The approach in my solution uses a dictionary to define the ranges for each half of the matrix. By iterating over these ranges, it ensures that only the elements in the specified half are considered. If the element in the specified half is smaller than its diagonally opposite counterpart, they are swapped.

The ranges dictionary defines which rows and columns are to be iterated based on the specified half:

  • 'top' considers the top half of the matrix (rows from 0 to n//2)
  • 'bottom' considers the bottom half of the matrix (rows from n//2 to n)
  • 'left' considers the left half of the matrix (columns from 0 to n//2)
  • 'right' considers the right half of the matrix (columns from n//2 to n)

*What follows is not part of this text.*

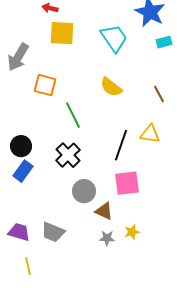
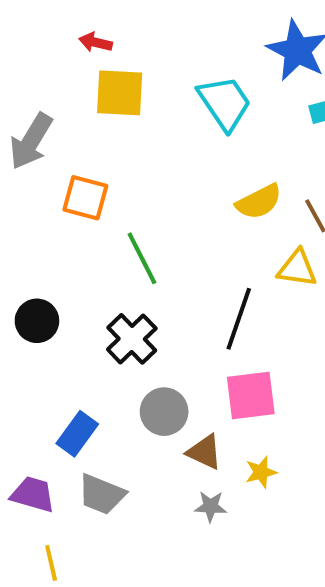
yellow semicircle: (111, 87) -> (259, 202), moved, turned -65
yellow triangle: (150, 134) -> (297, 268), moved
blue rectangle: (23, 171) -> (77, 434), moved
yellow star: (132, 232) -> (261, 472), moved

The values are swapped only if they do not meet the condition defined for the given half.

Exercise 4

Problem description

This exercise involves creating a visual pattern on an n x n grid using two different characters to represent black and white cells. The argument n is an integer at least equal to 1, and the argument black_center is either True or False, which influences the color of the center of the grid. The function should use np.full() to create the grid and modify it using simple loops without nested loops.

The function prints the grid instead of returning it.

My Solution

The solution starts by creating an n x n grid initialized entirely to either black or white, depending on whether the center should be black or not. The function then iteratively adjusts concentric squares within the grid, switching the colors as needed.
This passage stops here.